Üçüncü gün bütün Ruhlar tuhaf bir şekilde Ruhlar diyarına geliyordu. Resmen ışınlanıyorlardı ve belli ki bunu isteyerek yapmamış gibi görnüyordu çünkü şaşkınlardı. Gök yüzündeki bulutlar daha da çoğalmaya başlamış ve yavaş yavaş renk değiştiriyordu şu anda kızıl renkliydi bulutlar. Touya bulutlara baktıkça içini korku kaplamaya başlamıştı.

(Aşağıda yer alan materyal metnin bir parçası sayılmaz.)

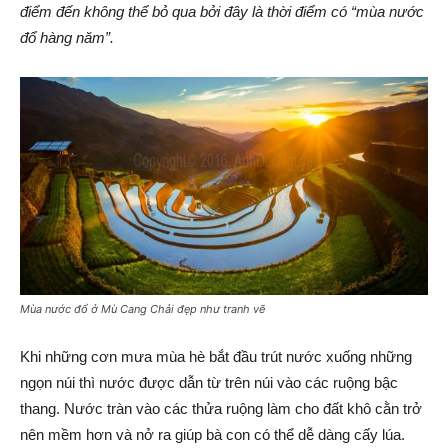
điểm đến không thể bỏ qua bởi đây là thời điểm có “mùa nước
đổ hàng năm”.
Mùa nước đổ ở Mù Cang Chải đẹp như tranh vẽ
Khi những cơn mưa mùa hè bắt đầu trút nước xuống những
ngọn núi thì nước được dẫn từ trên núi vào các ruộng bậc
thang. Nước tràn vào các thửa ruộng làm cho đất khô cằn trở
nên mềm hơn và nở ra giúp bà con có thể dễ dàng cấy lúa.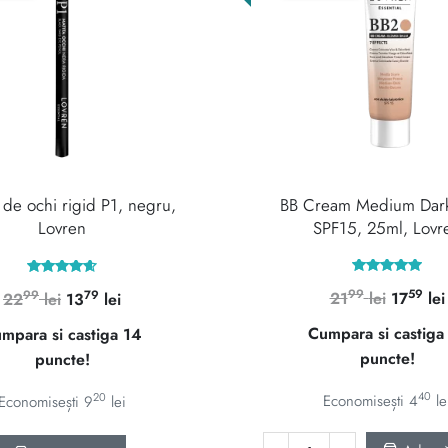
de ochi rigid P1, negru,
BB Cream Medium Dark
Lovren
SPF15, 25ml, Lovr
Evaluat la
Evaluat la
99
59
Prețul
99
79
21
lei
17
lei
Prețul
Prețul
22
lei
13
lei
5.00
4.67
din 5
din 5
inițial
inițial
curent
Cumpara si castiga
mpara si castiga 14
a
a
este:
puncte!
puncte!
fost:
fost:
1379 lei.
2199 lei
2299 lei.
40
20
Economisești
4
le
Economisești
9
lei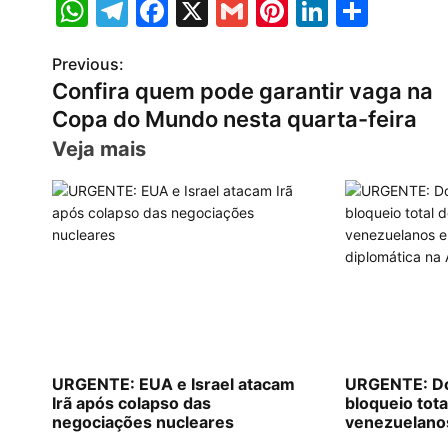
W
T
F
X
G
Pi
Li
S
h
el
a
m
nt
n
h
Previous:
P
at
e
c
ai
er
k
ar
Confira quem pode garantir vaga na
s
gr
e
l
e
e
e
o
Copa do Mundo nesta quarta-feira
A
a
b
st
dI
s
Veja mais
p
m
o
n
t
p
o
n
k
a
v
i
g
URGENTE: EUA e Israel atacam
URGENTE: Do
Irã após colapso das
bloqueio tota
a
negociações nucleares
venezuelanos 
diplomática 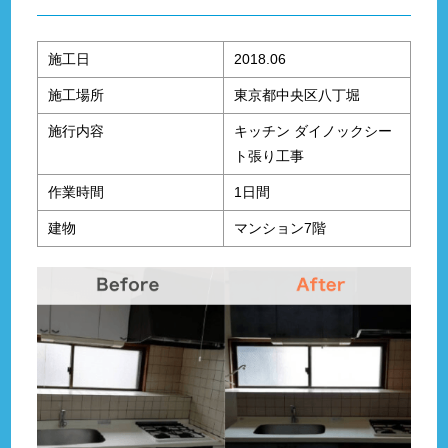
施工日
2018.06
施工場所
東京都中央区八丁堀
施行内容
キッチン ダイノックシー
ト張り工事
作業時間
1日間
建物
マンション7階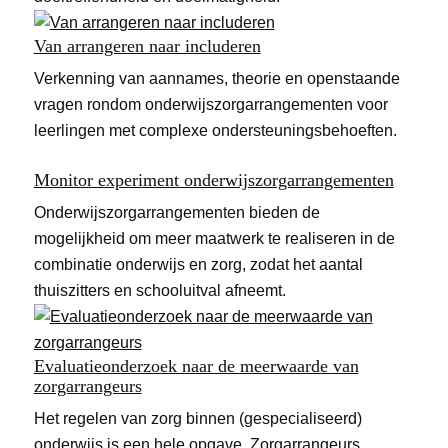
Van arrangeren naar includeren
Verkenning van aannames, theorie en openstaande
vragen rondom onderwijszorgarrangementen voor
leerlingen met complexe ondersteuningsbehoeften.
Monitor experiment onderwijszorgarrangementen
Onderwijszorgarrangementen bieden de
mogelijkheid om meer maatwerk te realiseren in de
combinatie onderwijs en zorg, zodat het aantal
thuiszitters en schooluitval afneemt.
Evaluatieonderzoek naar de meerwaarde van
zorgarrangeurs
Het regelen van zorg binnen (gespecialiseerd)
onderwijs is een hele opgave. Zorgarrangeurs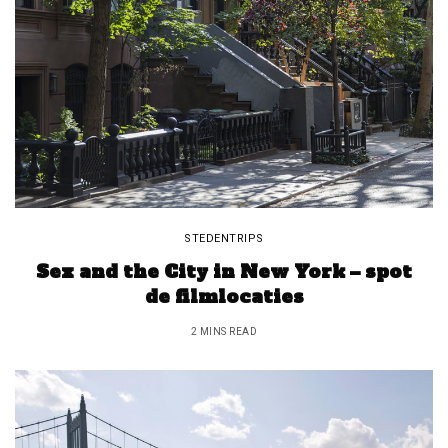
STEDENTRIPS
Sex and the City in New York – spot
de filmlocaties
2 MINS READ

"Bazı şeyler kurucunun söylediği gibi gerçekleşmeye başladı. İlk aşama bulutlar tüm gezegeni kaplayacak. İkinci aşama bütün ruhlar geldikleri yere yani ruhlar diyarına dönecek. Üçüncü aşama Diyardan kimse çıkamayacak. Bunları yapabilecek tek kişi de imparatordu ama o başka bir gezegende sıkıştı. Yani uzaktan da bunları yapamaz, hele ki bu gezegene de ulaşamadığı düşünülürse. Bu daha da garip." diyerek düşünüyordu içinden. Tuhaf olansa bulutlar gittikçe mor renk almaya başlamıştı.İşte o anda bütün ruhlar dehşete kapılmıştı.
"Neler oluyor böyle?" "Mor yıldırım sadece imparatorumuza ait değil mi?" "Peki neden gök yüzünde toplanan mor yıldırımlar saldırı hazırlığı yapıyorlar?" ve bazılar daha yeni yeni anlıyordu ruhlar diyarından gidemediklerini.
İşte tam o anda gök yüzünde bir ses yankılandı ve hiç sakin bir ses tonu yoktu ve sesinden anlaşıldığı kadarıyla erkekti.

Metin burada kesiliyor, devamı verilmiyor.